Please copy out the lines in the entries that contain "разрешения".

---------- Material to process ----------

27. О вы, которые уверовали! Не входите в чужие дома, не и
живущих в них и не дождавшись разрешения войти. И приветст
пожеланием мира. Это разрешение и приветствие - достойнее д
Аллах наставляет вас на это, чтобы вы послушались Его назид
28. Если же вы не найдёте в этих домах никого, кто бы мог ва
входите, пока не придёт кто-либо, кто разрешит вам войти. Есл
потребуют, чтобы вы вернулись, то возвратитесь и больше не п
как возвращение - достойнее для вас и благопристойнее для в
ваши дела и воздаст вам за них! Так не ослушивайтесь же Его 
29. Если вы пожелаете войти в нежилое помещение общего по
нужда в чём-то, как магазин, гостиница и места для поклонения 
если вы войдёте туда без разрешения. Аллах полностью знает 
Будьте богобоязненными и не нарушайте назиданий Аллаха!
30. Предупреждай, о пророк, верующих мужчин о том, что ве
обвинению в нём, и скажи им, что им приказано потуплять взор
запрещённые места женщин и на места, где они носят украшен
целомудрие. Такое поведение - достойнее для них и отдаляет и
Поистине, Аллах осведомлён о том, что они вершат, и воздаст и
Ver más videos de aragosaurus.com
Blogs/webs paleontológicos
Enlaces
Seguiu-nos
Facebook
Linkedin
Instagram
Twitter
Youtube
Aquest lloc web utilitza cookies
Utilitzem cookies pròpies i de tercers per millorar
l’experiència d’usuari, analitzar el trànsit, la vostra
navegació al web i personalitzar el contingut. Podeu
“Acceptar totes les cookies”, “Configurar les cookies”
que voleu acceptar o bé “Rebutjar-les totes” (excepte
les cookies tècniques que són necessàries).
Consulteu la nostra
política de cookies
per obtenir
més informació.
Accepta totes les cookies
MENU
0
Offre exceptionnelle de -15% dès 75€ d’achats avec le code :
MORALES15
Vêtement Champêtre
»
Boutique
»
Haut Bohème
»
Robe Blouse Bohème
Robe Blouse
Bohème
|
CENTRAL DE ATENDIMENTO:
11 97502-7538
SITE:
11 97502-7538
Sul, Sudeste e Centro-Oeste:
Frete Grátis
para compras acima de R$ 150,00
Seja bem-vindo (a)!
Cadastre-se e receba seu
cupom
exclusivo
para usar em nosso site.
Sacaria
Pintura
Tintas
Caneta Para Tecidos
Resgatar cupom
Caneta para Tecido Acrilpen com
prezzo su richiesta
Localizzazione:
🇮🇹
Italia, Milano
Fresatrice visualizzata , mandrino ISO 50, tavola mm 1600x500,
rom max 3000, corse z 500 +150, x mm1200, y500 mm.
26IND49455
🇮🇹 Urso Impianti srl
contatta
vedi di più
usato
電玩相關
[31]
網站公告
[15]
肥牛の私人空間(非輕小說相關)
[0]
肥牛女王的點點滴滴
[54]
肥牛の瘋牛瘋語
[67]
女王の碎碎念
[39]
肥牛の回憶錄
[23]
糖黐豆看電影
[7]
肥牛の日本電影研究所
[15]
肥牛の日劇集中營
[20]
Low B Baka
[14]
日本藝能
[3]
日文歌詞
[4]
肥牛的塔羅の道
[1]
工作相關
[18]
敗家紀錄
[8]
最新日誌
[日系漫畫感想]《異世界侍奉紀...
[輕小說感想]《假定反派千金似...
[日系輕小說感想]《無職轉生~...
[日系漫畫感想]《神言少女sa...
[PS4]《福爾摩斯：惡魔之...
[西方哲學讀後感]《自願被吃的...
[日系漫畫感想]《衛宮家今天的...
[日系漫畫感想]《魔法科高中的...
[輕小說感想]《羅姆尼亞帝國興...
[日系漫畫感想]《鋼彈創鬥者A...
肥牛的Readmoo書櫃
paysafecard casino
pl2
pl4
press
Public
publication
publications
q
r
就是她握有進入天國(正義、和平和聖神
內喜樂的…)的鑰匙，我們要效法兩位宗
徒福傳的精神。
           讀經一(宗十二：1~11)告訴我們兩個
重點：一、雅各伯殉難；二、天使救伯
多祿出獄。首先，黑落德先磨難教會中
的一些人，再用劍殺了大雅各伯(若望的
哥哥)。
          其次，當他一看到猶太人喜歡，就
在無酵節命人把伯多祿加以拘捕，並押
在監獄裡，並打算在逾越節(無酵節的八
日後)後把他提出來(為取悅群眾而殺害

----------

### Result:
живущих в них и не дождавшись разрешения войти. И приветст
если вы войдёте туда без разрешения. Аллах полностью знает 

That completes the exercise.